RANT: I’m still often not getting out of the house at all. It can be a week or more between me getting out, and often that’s “getting out of bed.” The last week has been better with that, and it really does make a huge fucking difference in keeping the depression at bay… though obviously it doesn’t eliminate it completely. Monday I was out for my weekly therapist appointment, and it was a really emotionally intense session. I hadn’t really grasped how hard it had hit me until a while later, and I suddenly recognized how dark a place I was, how much I was stuck in the “I don’t want to exist” pit.
RAVE: Despite that, I’ve also had a few days so far this week which I’ve spent getting better acquainted with a cute little cafe I’d only been to a couple of times before, and then spending time soaking in a lovely hot tub in a lovely garden nearby. It’s self-care, and some particular forms of that which I’ve not done very much of in a long while. Small steps.
RAVE: Being able to share company with a whole lot of different cool people recently.

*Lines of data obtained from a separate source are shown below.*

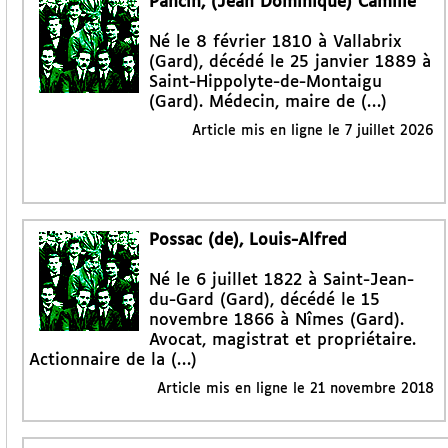
Pancin, (Jean Dominique) Camille
Né le 8 février 1810 à Vallabrix
(Gard), décédé le 25 janvier 1889 à
Saint-Hippolyte-de-Montaigu
(Gard). Médecin, maire de (…)
Article mis en ligne le
7 juillet 2026
Possac (de), Louis-Alfred
Né le 6 juillet 1822 à Saint-Jean-
du-Gard (Gard), décédé le 15
novembre 1866 à Nîmes (Gard).
Avocat, magistrat et propriétaire.
Actionnaire de la (…)
Article mis en ligne le
21 novembre 2018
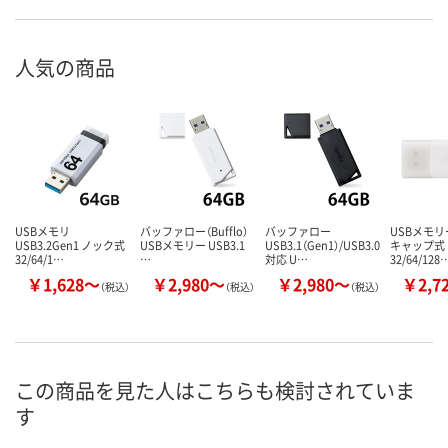
人気の商品
USBメモリ
バッファロー（Bufflo）
バッファロー
USBメモリー
USB3.2Gen1 ノック式
USBメモリー USB3.1
USB3.1（Gen1）/USB3.0
キャップ式
32/64/1…
…
対応 U…
32/64/128
￥1,628～
￥2,980～
￥2,980～
￥2,7
（税込）
（税込）
（税込）
この商品を見た人はこちらも検討されていま
す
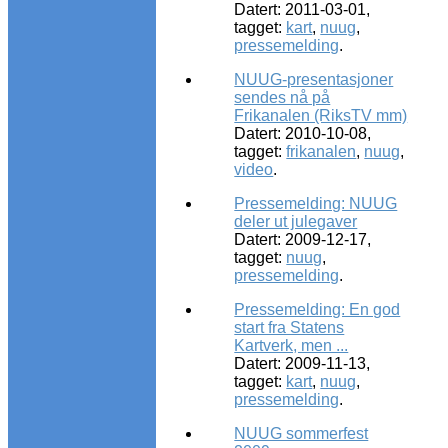
Datert: 2011-03-01,
tagget:
kart
,
nuug
,
pressemelding
.
NUUG-presentasjoner
sendes nå på
Frikanalen (RiksTV mm)
Datert: 2010-10-08,
tagget:
frikanalen
,
nuug
,
video
.
Pressemelding: NUUG
deler ut julegaver
Datert: 2009-12-17,
tagget:
nuug
,
pressemelding
.
Pressemelding: En god
start fra Statens
Kartverk, men ...
Datert: 2009-11-13,
tagget:
kart
,
nuug
,
pressemelding
.
NUUG sommerfest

There are folks out there who not only indulge me by listening to my puns and quips, but appreciate them and share their own back. People who like hearing me break into song at the slightest reference, and it hasn’t felt like I’m just being used as a party trick to get a few giggles, but that my contributions are genuinely desired and bring heartfelt smiles. It feels weird, but good-weird, and I’m recognizing as I write this that I hesitate to say “friends…” but I think that’s what I have around me more and more often. And of course, as soon as I say that, my brain launches into the thousands of reasons that it’s not really “friends” I have, and the countless things that I still lack. But I’m doing my best to shut that voice up, because, quite frankly, it’s full of shit, and I deserve to let myself believe the good things that I have instead of dismissing them out of hand. It’s work. Hard work. And it’s uncomfortable. But unlearning broken scripts, changing the things I do when they no longer serve me, adapting to what really does bring pleasure… is often an uncomfortable, messy process. But it’s worth it. So very, very worth it. Patience.